Grad der Behinderung - deutsche und österreichische Bescheinigung

Entscheidungstext

IM NAMEN DER REPUBLIK

Das Bundesfinanzgericht hat durch den Richter ***Ri*** in der Beschwerdesache ***Bf1***, geb. ***1***, wohnhaft in ***Bf1-Adr*** vom , gegen den Bescheid des Finanzamtes Wien 9/18/19 Klosterneuburg, FA 07 ***BF1StNr1***, betreffend Einkommensteuer für das Jahr 2019, zu Recht erkannt:

I. Der Beschwerde wird Folge gegeben.

Der angefochtene Bescheid wird abgeändert.

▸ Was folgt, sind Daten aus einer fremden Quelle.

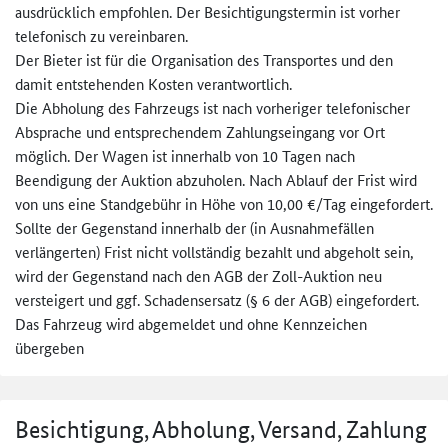
ausdrücklich empfohlen. Der Besichtigungstermin ist vorher
telefonisch zu vereinbaren.
Der Bieter ist für die Organisation des Transportes und den
damit entstehenden Kosten verantwortlich.
Die Abholung des Fahrzeugs ist nach vorheriger telefonischer
Absprache und entsprechendem Zahlungseingang vor Ort
möglich. Der Wagen ist innerhalb von 10 Tagen nach
Beendigung der Auktion abzuholen. Nach Ablauf der Frist wird
von uns eine Standgebühr in Höhe von 10,00 €/Tag eingefordert.
Sollte der Gegenstand innerhalb der (in Ausnahmefällen
verlängerten) Frist nicht vollständig bezahlt und abgeholt sein,
wird der Gegenstand nach den AGB der Zoll-Auktion neu
versteigert und ggf. Schadensersatz (§ 6 der AGB) eingefordert.
Das Fahrzeug wird abgemeldet und ohne Kennzeichen
übergeben
Besichtigung, Abholung, Versand, Zahlung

Die Bemessungsgrundlage und die Höhe der Abgabe ist dem als Beilage angeschlossenen Berechnungsblatt zu entnehmen und bilden einen Bestandteil dieses Spruches.

II. Eine ordentliche Revision an den Verwaltungsgerichtshof ist nach Art. 133 Abs. 4 Bundes-Verfassungsgesetz (B-VG) zulässig.

Entscheidungsgründe

Strittig ist, ob im Streitjahr die Tatsache der Behinderung und das Ausmaß der Minderung der Erwerbsfähigkeit (Grad der Behinderung) durch eine zuständige Stelle gem. § 35 Abs. 2 EStG 1988 festgestellt wurde.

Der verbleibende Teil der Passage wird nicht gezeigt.